-------- Supplied information --------
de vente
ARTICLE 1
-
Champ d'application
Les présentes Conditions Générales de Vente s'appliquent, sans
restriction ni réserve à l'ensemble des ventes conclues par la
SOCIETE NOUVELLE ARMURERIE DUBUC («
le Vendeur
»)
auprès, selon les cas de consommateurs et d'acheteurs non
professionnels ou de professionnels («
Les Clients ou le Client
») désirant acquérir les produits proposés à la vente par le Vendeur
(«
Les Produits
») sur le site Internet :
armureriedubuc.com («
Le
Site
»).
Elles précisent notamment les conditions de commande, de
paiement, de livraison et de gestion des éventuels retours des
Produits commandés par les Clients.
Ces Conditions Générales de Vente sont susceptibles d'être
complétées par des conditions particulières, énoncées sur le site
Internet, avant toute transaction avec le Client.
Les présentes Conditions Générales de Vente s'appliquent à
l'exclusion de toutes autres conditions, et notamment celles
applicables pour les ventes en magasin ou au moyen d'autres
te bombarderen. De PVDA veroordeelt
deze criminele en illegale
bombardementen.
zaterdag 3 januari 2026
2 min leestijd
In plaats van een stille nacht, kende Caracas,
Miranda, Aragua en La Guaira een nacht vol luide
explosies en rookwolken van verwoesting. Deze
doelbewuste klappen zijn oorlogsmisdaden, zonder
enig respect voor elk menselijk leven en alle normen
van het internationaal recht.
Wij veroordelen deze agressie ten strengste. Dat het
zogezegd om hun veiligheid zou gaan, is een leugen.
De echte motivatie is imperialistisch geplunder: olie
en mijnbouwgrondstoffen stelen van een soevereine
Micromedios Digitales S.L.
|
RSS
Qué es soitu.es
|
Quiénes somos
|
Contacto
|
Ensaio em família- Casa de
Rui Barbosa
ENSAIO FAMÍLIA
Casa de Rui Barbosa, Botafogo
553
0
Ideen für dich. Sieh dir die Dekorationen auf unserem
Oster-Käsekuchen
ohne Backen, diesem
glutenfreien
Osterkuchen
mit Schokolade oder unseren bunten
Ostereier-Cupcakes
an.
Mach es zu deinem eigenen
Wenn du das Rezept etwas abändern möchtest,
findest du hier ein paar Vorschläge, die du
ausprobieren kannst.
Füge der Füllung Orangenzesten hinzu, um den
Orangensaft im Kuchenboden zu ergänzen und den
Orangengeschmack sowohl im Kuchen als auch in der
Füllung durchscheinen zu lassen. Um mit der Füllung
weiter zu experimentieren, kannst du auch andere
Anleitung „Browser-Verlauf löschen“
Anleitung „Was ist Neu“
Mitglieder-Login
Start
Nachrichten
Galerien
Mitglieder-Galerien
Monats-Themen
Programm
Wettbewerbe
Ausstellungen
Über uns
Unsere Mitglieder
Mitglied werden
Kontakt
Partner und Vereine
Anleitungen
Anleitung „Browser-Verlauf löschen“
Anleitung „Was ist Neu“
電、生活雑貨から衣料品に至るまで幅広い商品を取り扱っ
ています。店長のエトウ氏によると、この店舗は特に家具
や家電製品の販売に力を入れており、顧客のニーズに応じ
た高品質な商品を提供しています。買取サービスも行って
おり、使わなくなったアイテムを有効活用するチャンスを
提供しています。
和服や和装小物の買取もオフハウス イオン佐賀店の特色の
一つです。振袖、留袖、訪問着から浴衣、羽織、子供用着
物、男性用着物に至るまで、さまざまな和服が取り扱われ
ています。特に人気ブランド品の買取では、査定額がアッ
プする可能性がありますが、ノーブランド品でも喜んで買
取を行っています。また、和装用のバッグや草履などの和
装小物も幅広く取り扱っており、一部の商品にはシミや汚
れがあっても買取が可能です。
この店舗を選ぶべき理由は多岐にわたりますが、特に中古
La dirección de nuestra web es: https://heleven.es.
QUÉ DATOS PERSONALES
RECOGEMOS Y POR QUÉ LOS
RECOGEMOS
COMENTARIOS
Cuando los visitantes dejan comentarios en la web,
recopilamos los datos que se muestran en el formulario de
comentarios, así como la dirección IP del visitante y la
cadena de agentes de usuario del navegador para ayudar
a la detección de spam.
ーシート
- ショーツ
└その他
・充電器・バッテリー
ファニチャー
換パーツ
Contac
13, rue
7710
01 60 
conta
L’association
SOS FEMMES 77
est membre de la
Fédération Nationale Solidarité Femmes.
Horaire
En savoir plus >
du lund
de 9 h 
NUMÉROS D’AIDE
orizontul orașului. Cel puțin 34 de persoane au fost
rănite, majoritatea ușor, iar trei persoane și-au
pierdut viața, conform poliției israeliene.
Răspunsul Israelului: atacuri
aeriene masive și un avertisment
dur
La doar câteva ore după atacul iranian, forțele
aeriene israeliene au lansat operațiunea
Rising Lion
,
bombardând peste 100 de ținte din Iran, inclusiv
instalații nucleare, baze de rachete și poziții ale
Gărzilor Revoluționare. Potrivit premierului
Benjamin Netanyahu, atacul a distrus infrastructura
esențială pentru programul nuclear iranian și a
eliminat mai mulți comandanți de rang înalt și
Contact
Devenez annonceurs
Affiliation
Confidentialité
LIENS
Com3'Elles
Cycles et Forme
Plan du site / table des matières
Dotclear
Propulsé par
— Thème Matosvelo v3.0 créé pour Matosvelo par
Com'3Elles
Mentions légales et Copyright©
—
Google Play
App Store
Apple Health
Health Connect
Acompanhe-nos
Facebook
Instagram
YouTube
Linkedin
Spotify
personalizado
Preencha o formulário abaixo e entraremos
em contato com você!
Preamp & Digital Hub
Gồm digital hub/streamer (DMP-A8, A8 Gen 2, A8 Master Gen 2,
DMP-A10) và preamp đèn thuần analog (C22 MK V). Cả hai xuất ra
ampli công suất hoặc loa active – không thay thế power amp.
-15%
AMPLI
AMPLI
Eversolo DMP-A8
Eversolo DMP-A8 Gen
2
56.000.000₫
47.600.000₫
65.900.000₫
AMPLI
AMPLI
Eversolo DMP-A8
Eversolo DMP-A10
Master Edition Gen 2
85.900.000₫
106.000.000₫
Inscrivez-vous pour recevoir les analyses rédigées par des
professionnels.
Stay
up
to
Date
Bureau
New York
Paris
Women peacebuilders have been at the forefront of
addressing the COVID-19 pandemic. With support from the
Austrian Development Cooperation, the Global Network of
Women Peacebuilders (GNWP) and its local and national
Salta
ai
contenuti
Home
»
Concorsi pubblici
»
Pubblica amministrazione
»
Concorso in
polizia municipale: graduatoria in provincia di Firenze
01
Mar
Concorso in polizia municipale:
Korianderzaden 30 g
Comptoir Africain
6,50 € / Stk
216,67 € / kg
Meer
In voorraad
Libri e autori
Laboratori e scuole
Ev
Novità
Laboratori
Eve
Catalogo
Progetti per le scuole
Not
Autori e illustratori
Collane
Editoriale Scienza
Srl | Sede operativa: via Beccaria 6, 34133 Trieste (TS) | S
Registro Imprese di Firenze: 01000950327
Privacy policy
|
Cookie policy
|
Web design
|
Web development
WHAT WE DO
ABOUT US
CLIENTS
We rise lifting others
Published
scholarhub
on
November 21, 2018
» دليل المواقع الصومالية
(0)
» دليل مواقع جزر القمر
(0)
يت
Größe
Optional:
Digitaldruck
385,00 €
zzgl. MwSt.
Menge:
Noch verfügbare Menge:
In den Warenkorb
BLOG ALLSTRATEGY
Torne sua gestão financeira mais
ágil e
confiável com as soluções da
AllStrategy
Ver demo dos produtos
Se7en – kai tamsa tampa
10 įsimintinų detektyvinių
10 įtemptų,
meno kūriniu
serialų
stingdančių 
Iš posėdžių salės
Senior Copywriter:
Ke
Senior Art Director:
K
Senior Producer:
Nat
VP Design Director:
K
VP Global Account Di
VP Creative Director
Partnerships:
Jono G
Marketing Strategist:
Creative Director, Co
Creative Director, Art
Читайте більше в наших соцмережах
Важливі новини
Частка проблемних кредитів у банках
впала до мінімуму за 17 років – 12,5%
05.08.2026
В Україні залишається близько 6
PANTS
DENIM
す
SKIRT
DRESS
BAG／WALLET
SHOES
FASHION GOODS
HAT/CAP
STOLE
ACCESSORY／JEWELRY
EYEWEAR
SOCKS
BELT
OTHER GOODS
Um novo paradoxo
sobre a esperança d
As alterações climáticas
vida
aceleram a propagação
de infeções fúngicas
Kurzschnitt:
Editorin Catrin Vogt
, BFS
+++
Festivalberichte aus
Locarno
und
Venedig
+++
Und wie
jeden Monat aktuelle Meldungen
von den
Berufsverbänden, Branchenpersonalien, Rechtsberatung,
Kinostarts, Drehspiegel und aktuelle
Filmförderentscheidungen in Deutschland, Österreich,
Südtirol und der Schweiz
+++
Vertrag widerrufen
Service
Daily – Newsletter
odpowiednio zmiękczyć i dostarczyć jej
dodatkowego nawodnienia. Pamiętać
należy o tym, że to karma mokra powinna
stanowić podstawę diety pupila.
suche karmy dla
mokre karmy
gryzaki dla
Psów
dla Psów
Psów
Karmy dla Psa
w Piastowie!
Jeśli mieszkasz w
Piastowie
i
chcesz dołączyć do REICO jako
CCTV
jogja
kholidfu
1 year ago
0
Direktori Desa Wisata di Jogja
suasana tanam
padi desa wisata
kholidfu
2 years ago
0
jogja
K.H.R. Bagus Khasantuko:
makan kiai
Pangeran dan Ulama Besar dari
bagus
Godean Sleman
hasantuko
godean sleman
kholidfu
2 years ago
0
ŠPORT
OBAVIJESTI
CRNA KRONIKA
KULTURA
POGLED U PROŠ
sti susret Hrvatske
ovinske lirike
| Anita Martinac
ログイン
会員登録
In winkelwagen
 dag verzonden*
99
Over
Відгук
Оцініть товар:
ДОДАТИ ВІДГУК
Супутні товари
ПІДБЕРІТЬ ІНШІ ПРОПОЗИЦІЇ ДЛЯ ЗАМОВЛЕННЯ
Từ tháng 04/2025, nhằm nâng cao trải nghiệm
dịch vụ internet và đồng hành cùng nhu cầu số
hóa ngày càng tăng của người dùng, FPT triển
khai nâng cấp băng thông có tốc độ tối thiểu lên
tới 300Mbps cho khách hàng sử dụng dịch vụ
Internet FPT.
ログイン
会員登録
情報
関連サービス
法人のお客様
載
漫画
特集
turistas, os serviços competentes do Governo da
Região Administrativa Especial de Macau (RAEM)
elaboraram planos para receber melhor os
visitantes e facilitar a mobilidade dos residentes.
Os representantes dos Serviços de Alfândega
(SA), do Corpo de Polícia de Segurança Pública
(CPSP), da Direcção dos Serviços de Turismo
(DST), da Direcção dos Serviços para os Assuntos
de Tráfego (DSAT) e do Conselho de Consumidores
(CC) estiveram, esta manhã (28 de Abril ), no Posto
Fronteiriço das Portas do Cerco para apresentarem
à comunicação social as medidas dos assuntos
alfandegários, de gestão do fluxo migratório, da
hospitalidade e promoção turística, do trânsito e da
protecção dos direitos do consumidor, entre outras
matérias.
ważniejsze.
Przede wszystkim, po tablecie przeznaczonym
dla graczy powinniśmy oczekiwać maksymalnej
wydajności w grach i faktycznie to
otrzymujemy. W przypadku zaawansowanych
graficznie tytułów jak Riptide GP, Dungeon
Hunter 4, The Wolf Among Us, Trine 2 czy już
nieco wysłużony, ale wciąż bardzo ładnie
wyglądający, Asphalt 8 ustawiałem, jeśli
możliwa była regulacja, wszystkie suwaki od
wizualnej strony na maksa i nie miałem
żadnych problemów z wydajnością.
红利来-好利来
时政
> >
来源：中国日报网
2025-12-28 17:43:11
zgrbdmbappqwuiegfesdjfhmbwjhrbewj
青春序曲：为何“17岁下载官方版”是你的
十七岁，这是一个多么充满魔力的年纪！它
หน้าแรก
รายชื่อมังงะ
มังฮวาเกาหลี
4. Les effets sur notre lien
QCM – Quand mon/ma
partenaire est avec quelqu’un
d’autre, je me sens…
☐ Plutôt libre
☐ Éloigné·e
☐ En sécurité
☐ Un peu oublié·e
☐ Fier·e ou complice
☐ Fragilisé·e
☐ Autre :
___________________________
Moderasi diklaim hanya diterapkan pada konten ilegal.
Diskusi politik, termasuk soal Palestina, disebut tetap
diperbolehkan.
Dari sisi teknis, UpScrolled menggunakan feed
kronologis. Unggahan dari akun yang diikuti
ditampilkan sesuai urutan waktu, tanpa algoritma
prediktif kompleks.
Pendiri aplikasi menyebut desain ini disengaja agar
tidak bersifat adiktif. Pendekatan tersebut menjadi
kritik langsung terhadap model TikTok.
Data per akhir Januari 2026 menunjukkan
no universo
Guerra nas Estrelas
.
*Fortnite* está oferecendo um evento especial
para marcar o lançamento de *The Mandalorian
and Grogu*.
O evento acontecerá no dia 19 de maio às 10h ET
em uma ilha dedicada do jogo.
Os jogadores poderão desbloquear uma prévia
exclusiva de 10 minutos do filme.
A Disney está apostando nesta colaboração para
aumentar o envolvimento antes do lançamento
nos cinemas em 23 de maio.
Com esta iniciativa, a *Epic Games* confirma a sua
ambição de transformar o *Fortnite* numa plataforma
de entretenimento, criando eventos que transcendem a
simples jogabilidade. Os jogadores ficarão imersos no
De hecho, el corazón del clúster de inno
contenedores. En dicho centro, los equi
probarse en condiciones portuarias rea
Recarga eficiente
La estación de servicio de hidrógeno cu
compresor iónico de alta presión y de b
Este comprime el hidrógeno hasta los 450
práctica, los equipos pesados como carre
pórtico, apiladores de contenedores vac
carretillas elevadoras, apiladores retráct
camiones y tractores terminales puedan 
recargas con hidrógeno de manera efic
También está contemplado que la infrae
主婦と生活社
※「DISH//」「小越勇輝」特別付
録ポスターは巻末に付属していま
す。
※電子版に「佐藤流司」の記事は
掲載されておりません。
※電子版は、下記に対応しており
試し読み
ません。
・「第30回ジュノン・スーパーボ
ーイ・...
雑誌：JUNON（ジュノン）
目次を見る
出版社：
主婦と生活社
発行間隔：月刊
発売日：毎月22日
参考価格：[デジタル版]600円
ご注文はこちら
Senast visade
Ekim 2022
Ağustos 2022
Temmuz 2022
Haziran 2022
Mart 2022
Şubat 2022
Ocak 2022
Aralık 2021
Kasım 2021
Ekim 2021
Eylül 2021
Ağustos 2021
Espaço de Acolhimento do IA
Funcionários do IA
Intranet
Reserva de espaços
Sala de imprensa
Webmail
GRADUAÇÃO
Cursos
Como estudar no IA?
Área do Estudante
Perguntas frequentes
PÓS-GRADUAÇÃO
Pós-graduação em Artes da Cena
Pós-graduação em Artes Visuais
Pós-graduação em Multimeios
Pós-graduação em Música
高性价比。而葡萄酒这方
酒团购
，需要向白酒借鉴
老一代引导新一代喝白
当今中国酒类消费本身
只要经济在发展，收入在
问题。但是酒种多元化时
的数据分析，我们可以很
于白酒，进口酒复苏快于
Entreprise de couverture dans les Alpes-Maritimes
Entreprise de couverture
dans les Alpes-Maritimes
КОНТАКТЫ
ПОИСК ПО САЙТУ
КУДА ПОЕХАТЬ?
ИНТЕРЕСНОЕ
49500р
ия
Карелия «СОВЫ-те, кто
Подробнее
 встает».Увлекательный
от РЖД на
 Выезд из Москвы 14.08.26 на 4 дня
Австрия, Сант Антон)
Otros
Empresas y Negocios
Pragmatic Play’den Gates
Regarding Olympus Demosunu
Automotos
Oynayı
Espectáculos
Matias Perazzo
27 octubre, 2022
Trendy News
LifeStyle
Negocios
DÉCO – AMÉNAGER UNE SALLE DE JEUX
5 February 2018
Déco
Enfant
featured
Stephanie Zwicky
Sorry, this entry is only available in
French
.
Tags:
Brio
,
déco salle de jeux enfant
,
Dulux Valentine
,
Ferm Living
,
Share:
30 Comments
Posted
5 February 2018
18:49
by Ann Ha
--------
All that is wanted is a faithful reproduction of the line above with "2 min leestijd", the line with "Wij veroordelen deze", and every line in between.

Exercise output:
2 min leestijd
In plaats van een stille nacht, kende Caracas,
Miranda, Aragua en La Guaira een nacht vol luide
explosies en rookwolken van verwoesting. Deze
doelbewuste klappen zijn oorlogsmisdaden, zonder
enig respect voor elk menselijk leven en alle normen
van het internationaal recht.
Wij veroordelen deze agressie ten strengste. Dat het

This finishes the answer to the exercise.